→ Problem details: Upon reaching the line containing "読売テレビ「土曜はダメよ」「かんさい情報ネットten.」、ABCラジオ「征", output that line and all remaining lines exactly, through the end of the entries, and output nothing before it.

Extracted page text data
[Start of Attachment]

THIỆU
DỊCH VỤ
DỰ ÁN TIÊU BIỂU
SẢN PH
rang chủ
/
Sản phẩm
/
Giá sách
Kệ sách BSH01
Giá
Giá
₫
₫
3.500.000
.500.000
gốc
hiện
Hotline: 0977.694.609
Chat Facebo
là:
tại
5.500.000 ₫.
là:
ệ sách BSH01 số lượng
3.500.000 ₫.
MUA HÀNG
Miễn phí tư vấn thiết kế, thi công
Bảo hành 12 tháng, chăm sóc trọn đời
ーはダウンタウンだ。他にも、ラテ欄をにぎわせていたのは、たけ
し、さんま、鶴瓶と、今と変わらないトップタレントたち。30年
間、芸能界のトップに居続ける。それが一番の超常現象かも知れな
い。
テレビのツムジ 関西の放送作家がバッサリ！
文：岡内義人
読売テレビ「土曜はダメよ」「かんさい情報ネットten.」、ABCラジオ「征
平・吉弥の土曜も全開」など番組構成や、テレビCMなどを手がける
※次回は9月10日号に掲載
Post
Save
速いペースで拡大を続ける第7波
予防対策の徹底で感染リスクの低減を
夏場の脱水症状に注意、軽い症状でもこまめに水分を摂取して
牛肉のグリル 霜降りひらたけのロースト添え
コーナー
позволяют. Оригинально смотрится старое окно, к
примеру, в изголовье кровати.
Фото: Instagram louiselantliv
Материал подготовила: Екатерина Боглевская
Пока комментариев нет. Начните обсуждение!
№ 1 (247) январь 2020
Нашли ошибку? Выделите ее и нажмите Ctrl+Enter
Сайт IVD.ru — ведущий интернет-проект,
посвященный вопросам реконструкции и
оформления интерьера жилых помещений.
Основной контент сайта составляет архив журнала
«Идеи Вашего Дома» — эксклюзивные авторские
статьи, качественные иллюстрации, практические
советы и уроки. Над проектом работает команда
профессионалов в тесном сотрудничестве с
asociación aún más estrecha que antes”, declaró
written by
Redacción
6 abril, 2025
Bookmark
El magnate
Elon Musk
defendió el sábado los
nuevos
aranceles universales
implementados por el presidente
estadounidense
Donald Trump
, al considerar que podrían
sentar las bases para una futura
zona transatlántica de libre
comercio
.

[End of Attachment]

→ Answer:
読売テレビ「土曜はダメよ」「かんさい情報ネットten.」、ABCラジオ「征
平・吉弥の土曜も全開」など番組構成や、テレビCMなどを手がける
※次回は9月10日号に掲載
Post
Save
速いペースで拡大を続ける第7波
予防対策の徹底で感染リスクの低減を
夏場の脱水症状に注意、軽い症状でもこまめに水分を摂取して
牛肉のグリル 霜降りひらたけのロースト添え
コーナー
позволяют. Оригинально смотрится старое окно, к
примеру, в изголовье кровати.
Фото: Instagram louiselantliv
Материал подготовила: Екатерина Боглевская
Пока комментариев нет. Начните обсуждение!
№ 1 (247) январь 2020
Нашли ошибку? Выделите ее и нажмите Ctrl+Enter
Сайт IVD.ru — ведущий интернет-проект,
посвященный вопросам реконструкции и
оформления интерьера жилых помещений.
Основной контент сайта составляет архив журнала
«Идеи Вашего Дома» — эксклюзивные авторские
статьи, качественные иллюстрации, практические
советы и уроки. Над проектом работает команда
профессионалов в тесном сотрудничестве с
asociación aún más estrecha que antes”, declaró
written by
Redacción
6 abril, 2025
Bookmark
El magnate
Elon Musk
defendió el sábado los
nuevos
aranceles universales
implementados por el presidente
estadounidense
Donald Trump
, al considerar que podrían
sentar las bases para una futura
zona transatlántica de libre
comercio
.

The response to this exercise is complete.